Caretakers reported that their birds learned new skills, such as foraging and vocalizations, and even exhibited more lively behavior during the calls. The parrots initiated calls freely, and they engaged in call-and-response vocalizations that mimic those in the wild.
Interestingly, the birds engaged in most of the calls for the maximum allowed time and developed strong preferences.
For instance, a Goffin’s cockatoo named Ellie became good friends with a California-based African grey named Cookie, and they still communicate more than a year later.

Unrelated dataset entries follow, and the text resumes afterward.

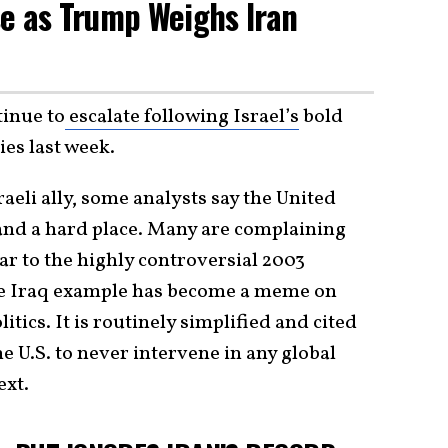
e as Trump Weighs Iran
tinue to
escalate following Israel’s
bold
ies last week.
eli ally, some analysts say the United
 and a hard place. Many are complaining
lar to the highly controversial 2003
the Iraq example has become a meme on
itics. It is routinely simplified and cited
he U.S. to never intervene in any global
ext.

“It’s been over a year and they still talk,” Jennifer Cunha, a parrot behaviorist, and Northeastern-affiliated researcher says.
While the findings indicate that video calls can improve a pet parrot’s quality of life, the researchers caution that the technology should be introduced slowly and carefully monitored to avoid fear, aggression, or property damage. Overall, the study suggests that using video calls to approximate wild bird communication can enhance parrots’ behavior and well-being in their owners’ homes.
“We’re not saying you can make them as happy as they would be in the wild,” Kleinberger says. “We’re trying to serve those who are already [in captivity].”
The study revealed that video calls could benefit parrots who are unable to interact physically with other birds due to various reasons, such as disease.
For instance, two elderly male macaws suffering from illness were paired together and formed a deep bond despite having barely seen another macaw in their lives.
They danced and sang together enthusiastically through the screen and called out to each other whenever one moved out of the video frame.
“It really speaks to how cognitively complex these birds are and how much ability they have to express themselves,” says Ilyena Hirskyj-Douglas, an assistant professor at the University of Glasgow. “It was really beautiful, those two birds, for me.”
Overall, the study suggests that teaching parrots to make video calls on tablets and smartphones can have a positive impact on their behavior and well-being in domestic environments. The study highlights the cognitive complexity of parrots and their ability to express themselves.